Physicists will probably never directly observe heavy neutrinos. If they exist, they are expected to be 15 orders of magnitude heavier than protons, and the energies needed to produce them are far beyond what any accelerator can reach. But physicists in Japan and Europe are looking for evidence of oscillations in neutrino masses. And an ambitious new experiment is scheduled to begin next year at Fermilab, in which a beam of neutrinos will be shot through 450 miles of Earth’s crust toward a 6,000-ton detector at the bottom of an old iron mine in northern Minnesota.

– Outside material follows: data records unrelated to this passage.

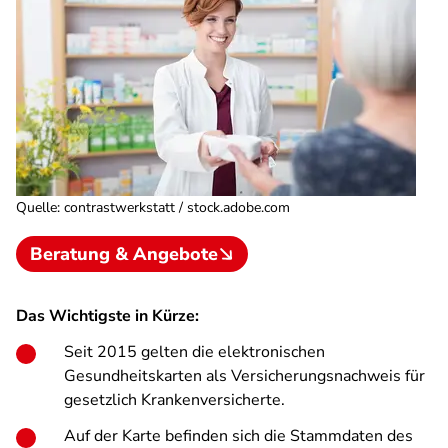
Quelle
:
contrastwerkstatt / stock.adobe.com
Beratung & Angebote
Das Wichtigste in Kürze:
Seit 2015 gelten die elektronischen
Gesundheitskarten als Versicherungsnachweis für
gesetzlich Krankenversicherte.
Auf der Karte befinden sich die Stammdaten des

The physics is so new that no one knows what to expect. If the theory of leptogenesis turns out to be right, then everything we see in the universe, from galaxies to DNA, descends from particles that were once thought to barely qualify as matter.

In the meantime, Hitlin and Dorfan, who have each devoted nearly 20 years of their lives to the BaBar antimatter experiment, have no illusions about the difficulties ahead. Sitting in his office, Hitlin conveys a palpable sense of bafflement. “The question we ask ourselves is, ‘Now what?’ It’s still a puzzle,” he says. “It will take a generation to sort this out.”

For his part, Dorfan is confident that the answer to the antimatter mystery is out there. That’s because whatever happened at the beginning of time, it left behind one absurdly obvious clue. “In the end,” he says, “there is the irrefutable evidence that we are here.”